* TASK: Please repeat the records exactly. The pictures are to be left out.

--- INPUT FOR THIS TASK Enclosed Below ---

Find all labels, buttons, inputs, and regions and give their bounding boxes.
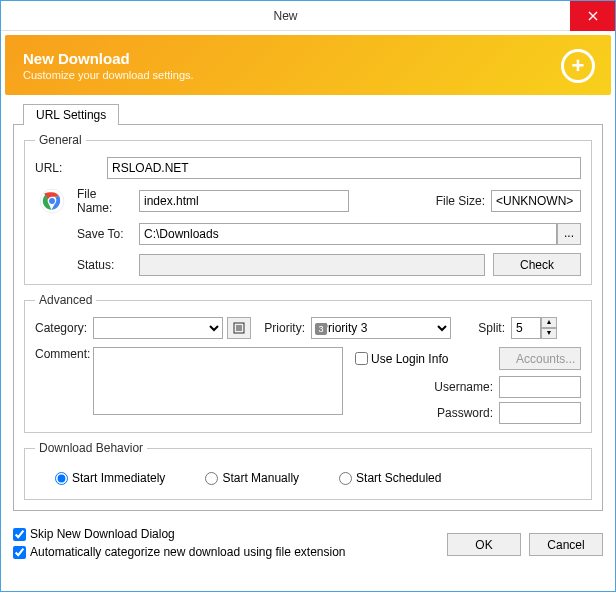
general-legend: General [35,133,86,147]
header-subtitle: Customize your download settings. [23,69,194,81]
priority-select[interactable]: Priority 3 [311,317,451,339]
spinner-up[interactable]: ▲ [541,317,557,328]
use-login-label: Use Login Info [371,352,448,366]
category-select[interactable] [93,317,223,339]
filename-input[interactable] [139,190,349,212]
comment-input[interactable] [93,347,343,415]
start-manually-radio[interactable] [205,472,218,485]
category-manage-button[interactable] [227,317,251,339]
category-label: Category: [35,321,93,335]
accounts-button[interactable]: Accounts... [499,347,581,370]
general-group: General URL: File Name: File Size: Save … [24,133,592,285]
svg-point-2 [49,198,55,204]
url-label: URL: [35,161,107,175]
username-input[interactable] [499,376,581,398]
behavior-legend: Download Behavior [35,441,147,455]
auto-categorize-label: Automatically categorize new download us… [30,545,346,559]
filesize-field [491,190,581,212]
comment-label: Comment: [35,347,93,361]
ok-button[interactable]: OK [447,533,521,556]
header-banner: New Download Customize your download set… [5,35,611,95]
skip-dialog-checkbox[interactable] [13,528,26,541]
status-field [139,254,485,276]
priority-label: Priority: [251,321,311,335]
behavior-group: Download Behavior Start Immediately Star… [24,441,592,500]
list-icon [233,322,245,334]
header-title: New Download [23,50,194,67]
password-input[interactable] [499,402,581,424]
split-spinner[interactable]: ▲▼ [511,317,557,339]
check-button[interactable]: Check [493,253,581,276]
split-label: Split: [467,321,511,335]
tab-url-settings[interactable]: URL Settings [23,104,119,125]
auto-categorize-checkbox[interactable] [13,546,26,559]
start-immediately-radio[interactable] [55,472,68,485]
status-label: Status: [77,258,139,272]
username-label: Username: [355,380,499,394]
cancel-button[interactable]: Cancel [529,533,603,556]
start-immediately-label: Start Immediately [72,471,165,485]
titlebar: New [1,1,615,31]
start-scheduled-radio[interactable] [339,472,352,485]
advanced-group: Advanced Category: Priority: Priority 3 … [24,293,592,433]
start-scheduled-label: Start Scheduled [356,471,441,485]
chrome-icon [39,188,65,214]
password-label: Password: [355,406,499,420]
spinner-down[interactable]: ▼ [541,328,557,339]
saveto-input[interactable] [139,223,557,245]
saveto-label: Save To: [77,227,139,241]
start-manually-label: Start Manually [222,471,299,485]
filename-label: File Name: [77,187,139,215]
close-button[interactable] [570,1,615,31]
browse-button[interactable]: ... [557,223,581,245]
use-login-checkbox[interactable] [355,352,368,365]
tab-panel: General URL: File Name: File Size: Save … [13,124,603,511]
window-title: New [1,9,570,23]
url-input[interactable] [107,157,581,179]
close-icon [588,11,598,21]
advanced-legend: Advanced [35,293,96,307]
add-circle-icon: + [561,49,595,83]
split-input[interactable] [511,317,541,339]
skip-dialog-label: Skip New Download Dialog [30,527,175,541]
filesize-label: File Size: [349,194,491,208]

--- End of Enclosed INPUT FOR THIS TASK ---

* EXERCISE RESPONSE:
Find all labels, buttons, inputs, and regions and give their bounding boxes.
general-legend: General [35,133,86,147]
header-subtitle: Customize your download settings. [23,69,194,81]
priority-select[interactable]: Priority 3 [311,317,451,339]
spinner-up[interactable]: ▲ [541,317,557,328]
use-login-label: Use Login Info [371,352,448,366]
category-select[interactable] [93,317,223,339]
filename-input[interactable] [139,190,349,212]
comment-input[interactable] [93,347,343,415]
start-manually-radio[interactable] [205,472,218,485]
category-manage-button[interactable] [227,317,251,339]
category-label: Category: [35,321,93,335]
accounts-button[interactable]: Accounts... [499,347,581,370]
general-group: General URL: File Name: File Size: Save … [24,133,592,285]
svg-point-2 [49,198,55,204]
url-label: URL: [35,161,107,175]
username-input[interactable] [499,376,581,398]
behavior-legend: Download Behavior [35,441,147,455]
auto-categorize-label: Automatically categorize new download us… [30,545,346,559]
filesize-field [491,190,581,212]
comment-label: Comment: [35,347,93,361]
ok-button[interactable]: OK [447,533,521,556]
header-banner: New Download Customize your download set… [5,35,611,95]
skip-dialog-checkbox[interactable] [13,528,26,541]
status-field [139,254,485,276]
priority-label: Priority: [251,321,311,335]
behavior-group: Download Behavior Start Immediately Star… [24,441,592,500]
list-icon [233,322,245,334]
header-title: New Download [23,50,194,67]
password-input[interactable] [499,402,581,424]
split-spinner[interactable]: ▲▼ [511,317,557,339]
check-button[interactable]: Check [493,253,581,276]
split-label: Split: [467,321,511,335]
tab-url-settings[interactable]: URL Settings [23,104,119,125]
auto-categorize-checkbox[interactable] [13,546,26,559]
start-immediately-radio[interactable] [55,472,68,485]
status-label: Status: [77,258,139,272]
username-label: Username: [355,380,499,394]
cancel-button[interactable]: Cancel [529,533,603,556]
start-immediately-label: Start Immediately [72,471,165,485]
titlebar: New [1,1,615,31]
start-scheduled-radio[interactable] [339,472,352,485]
advanced-group: Advanced Category: Priority: Priority 3 … [24,293,592,433]
start-scheduled-label: Start Scheduled [356,471,441,485]
chrome-icon [39,188,65,214]
password-label: Password: [355,406,499,420]
spinner-down[interactable]: ▼ [541,328,557,339]
saveto-input[interactable] [139,223,557,245]
saveto-label: Save To: [77,227,139,241]
start-manually-label: Start Manually [222,471,299,485]
filename-label: File Name: [77,187,139,215]
close-button[interactable] [570,1,615,31]
browse-button[interactable]: ... [557,223,581,245]
use-login-checkbox[interactable] [355,352,368,365]
tab-panel: General URL: File Name: File Size: Save … [13,124,603,511]
window-title: New [1,9,570,23]
url-input[interactable] [107,157,581,179]
close-icon [588,11,598,21]
advanced-legend: Advanced [35,293,96,307]
add-circle-icon: + [561,49,595,83]
split-input[interactable] [511,317,541,339]
skip-dialog-label: Skip New Download Dialog [30,527,175,541]
filesize-label: File Size: [349,194,491,208]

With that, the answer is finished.